By forming this, a suitable wiring layer can be formed. in this case,
For the base layer 8, tungsten, titanium, molybdenum, platinum, or a tungsten-titanium alloy is selected. Then, when an aluminum film is laminated and formed on this base layer 8 and this is heat-treated by a high-speed heating method as in the above-mentioned embodiment, only the upper aluminum film melts, and the base layer 8 is heated.
In addition, short-circuit failures between wiring layers due to the aluminum film 4 are less likely to occur. Furthermore, since the surface of the upper aluminum film of the wiring layer is formed into a gently curved surface by rapid heat treatment, when a passivation film is formed on these surfaces, breakage of the passivation film does not occur.

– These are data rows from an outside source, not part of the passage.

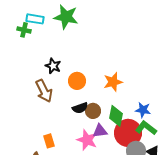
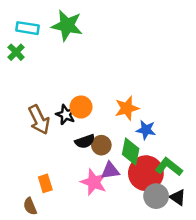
green cross: (24, 30) -> (16, 52), moved, turned 32
black star: (53, 66) -> (66, 115), moved
blue star: (143, 110) -> (146, 130), moved

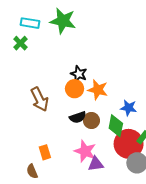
orange star: (127, 108) -> (98, 90), moved, turned 30
black star: (66, 115) -> (79, 74), moved
purple triangle: (110, 171) -> (96, 164), moved

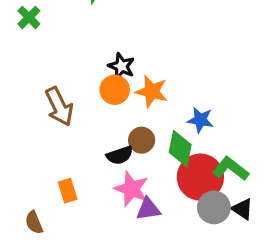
black semicircle: (78, 117) -> (120, 155), moved
brown semicircle: (32, 171) -> (34, 223), moved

Effects of the Invention As described in detail above, according to the present invention, there is a step of etching an aldinium film formed on a semiconductor substrate into a predetermined electrode shape, and then heat-treating it by a high-speed heating method in a vacuum or an inert gas. Therefore, when the surface of the aluminum film electrode wiring layer has a gently curved shape [;l), and a passivation film is provided on top of this, the passivation film does not cause cracks or other defects at the ends of the wiring, and the semiconductor The reliability of the device is significantly improved.

[Brief explanation of the drawing]

Figure 1 is a sectional view of the main parts of a conventional semiconductor device, Figure 2 (a)
~(C) is a process order sectional view showing an example of this invention, No. 3
FIG. 4 is a plan view of a main part of a semiconductor device obtained in another embodiment of the present invention, and a sectional view thereof taken along line AA'. 1... Semiconductor substrate, 2... Insulating film, 3
... Diffusion region, 4 ... Aluminum film electrode layer, 5 ... Passivation film, 6 ...
・Edge of electrode layer, 7...Crack, 8...
・Substrate layer. Name of agent: Patent attorney Toshio Nakao and 1 other person No. 1
Figure 3 Figure 4

Claims (2)

[Claims] (1) A method for manufacturing a semiconductor device, which includes a step of etching an aluminum film formed on a semiconductor substrate into a predetermined electrode shape, and then heat-treating it by a high-speed heating method in a vacuum or an inert gas. (2) Manufacturing the semiconductor device according to claim 1, wherein the aluminum film is formed on a metal layer selected from tungsten, titanium, molybdenum, and platinum provided on the semiconductor substrate with an insulating film interposed therebetween. Method.